The Blueprint for AI in Large, Global Supply Chains

Kedar Kulkarni

Kedar Kulkarni

Author

This article was originally published in the Supply Chain Alpha newsletter on LinkedIn. Read the original here.

A couple weeks back I had the opportunity to deliver a keynote address to senior executives and board members of an Asia-based diversified manufacturing business. With senior leaders from sales, supply chain, finance, manufacturing and sourcing in attendance, my job was to present the potential for AI in Supply Chain and what it could mean for their business.

This manufacturer was clear that AI adoption offers radical, new opportunities. Their question wasn't "IF" AI could help, instead it was "HOW" and "WHERE" can AI help practically. I thought it would be a fun challenge to tackle this question.

I had so much fun putting the presentation together, I figured I'd share a few excerpts from it with my newsletter audience as well. If you are an executive or a leader looking for ways to augment your operations with AI, I hope these points help you.

As a clarification:

AI = Predictive AI + Prescriptive AI + Generative AI


1. The Purpose of your Supply Chain

The Supply Chain exists in the context of the business, its industry and its customers

Everything must start here. After two decades of running nearly every supply chain function, I know that the supply chains only exist in the context of the business, the industry it operates in and the value it delivers for customers.

Defining the purpose of your supply chain from first principles is a healthy exercise every executive team should undertake. In fact, if you haven't done so recently, I recommend going through this exercise to bring clarity to your team on why your supply chain exists. Do not fall back to consultants or industry/academic definitions. If you need a start, here is one I find useful -

To enable the company's strategic objectives by delivering its goods and services to customers in the most optimal manner to ensure long term success


2. Supply Chains are Not Linear

Supply Chains are a connected system of systems operating at varying frequencies with varying goals

Lets stop pretending they are. Modeling supply chains is difficult. They are complex, non-linear and dynamically connected global systems. That alone deserves respect. Invest in technology and systems that are capable of operating despite the presence of high complexity, variability, uncertainty and risks. Reject rigid systems that impose artificial predictability on your supply chains - it will cost you more to unwind artificial predictability than it will to embrace uncertainty.
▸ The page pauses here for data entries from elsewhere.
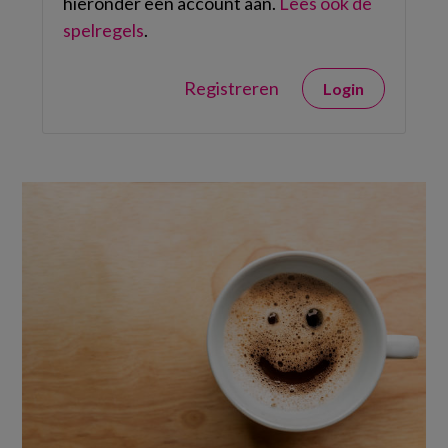
hieronder een account aan.
Lees ook de
spelregels
.
Registreren
Login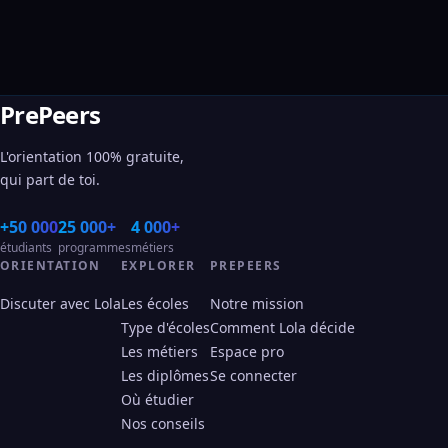
PrePeers
L'orientation 100% gratuite,
qui part de toi.
+50 000
25 000+
4 000+
étudiants
programmes
métiers
ORIENTATION
EXPLORER
PREPEERS
Discuter avec Lola
Les écoles
Notre mission
Type d'écoles
Comment Lola décide
Les métiers
Espace pro
Les diplômes
Se connecter
Où étudier
Nos conseils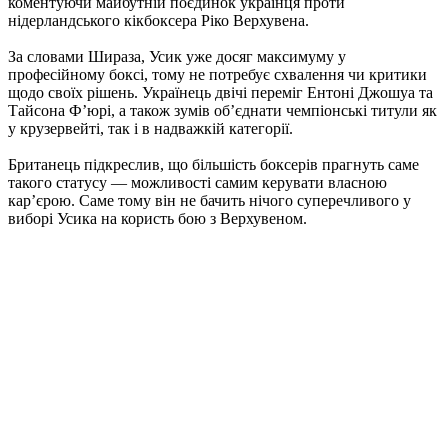
коментуючи майбутній поєдинок українця проти
нідерландського кікбоксера Ріко Верхувена.
За словами Шираза, Усик уже досяг максимуму у
професійному боксі, тому не потребує схвалення чи критики
щодо своїх рішень. Українець двічі переміг Ентоні Джошуа та
Тайсона Ф’юрі, а також зумів об’єднати чемпіонські титули як
у крузервейті, так і в надважкій категорії.
Британець підкреслив, що більшість боксерів прагнуть саме
такого статусу — можливості самим керувати власною
кар’єрою. Саме тому він не бачить нічого суперечливого у
виборі Усика на користь бою з Верхувеном.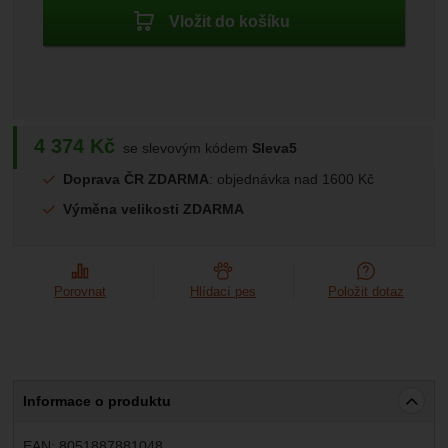
Marketingové
-
abychom vás neobtěžovali nevhodnou
Marketingové
návštěv a zdroje návštěv našich internetových stránek.
Vložit do košíku
.
reklamou
Data získaná pomocí těchto cookies zpracováváme
Povoleno
souhrnně a anonymně, takže nejsme schopni identifikovat
konkrétní uživatele našeho webu.
Zobrazit
Marketingové cookies používáme my nebo naši partneři,
abychom vám mohli zobrazit vhodné obsahy nebo reklamy
4 374
Kč
se slevovým kódem
Sleva5
jak na našich stránkách, tak na stránkách třetích stran.
Doprava ČR ZDARMA
: objednávka nad 1600 Kč
Výměna velikosti ZDARMA
Porovnat
Hlídací pes
Položit dotaz
Informace o produktu
EAN:
8051887881048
3. Supply Chain ROI is not about replacing people

In my experience, the best run supply chains enable superior outcomes.

Best-in-class supply chain performance can drive : Revenue growth +2-3%, Operating Margin +50-100 bps, Excess Inventory -35% and Return on Capital +2-3X. vs average-performers

The inputs that enable this are extreme visibility to customers and suppliers, integrating customer and suppliers objectives into your operating model, improved demand anticipation, optimized inventory targets and placement, smart trade-offs for network design levers across fixed and moving assets, radically fast decision-making under uncertainty/constraints and ability to price and implement optionality/redundancy across the network. It starts to get obvious how technology is the only way to leverage scale across these inputs and deliver impact.


4. Enduring Problems in Supply Chain

But where should you focus your investments? I find this Jeff Bezos quote helpful

What is not going to change in the next 10 years? - Jeff Bezos

In the same spirit, I am defining here 5 of the most enduring problems in supply chain that will yield transformative results for you today and ten years hence.

Invest in AI to address the problems that will be worth solving today and 10 years from now


5. Connecting your Supply Chain

After talking to scores of supply chain leaders over the last few months, I am convinced that a huge opportunity exists in "Connecting the Supply Chain" to enable high visibility, low latency decision making end-to-end. Too many supply chains are operating broken, disconnected networks and are complaining about overwhelming complexity, demand variability, poor inventory performance, high lost sales, unseen risks and poor asset utilization.

Map your Supply Chain, Gather critical inputs and model the design of your network

The objective is to minimize the distortion in the demand signal from customers to suppliers while using smart investment in redundancies where needed to protect from uncertainty and variability. This is impossible to do without actually bringing in external signals and inviting crucial customer and suppliers into the design exercise. And this is precisely where AI radically improves your supply chain's decision-making speed by connecting vertically and horizontally.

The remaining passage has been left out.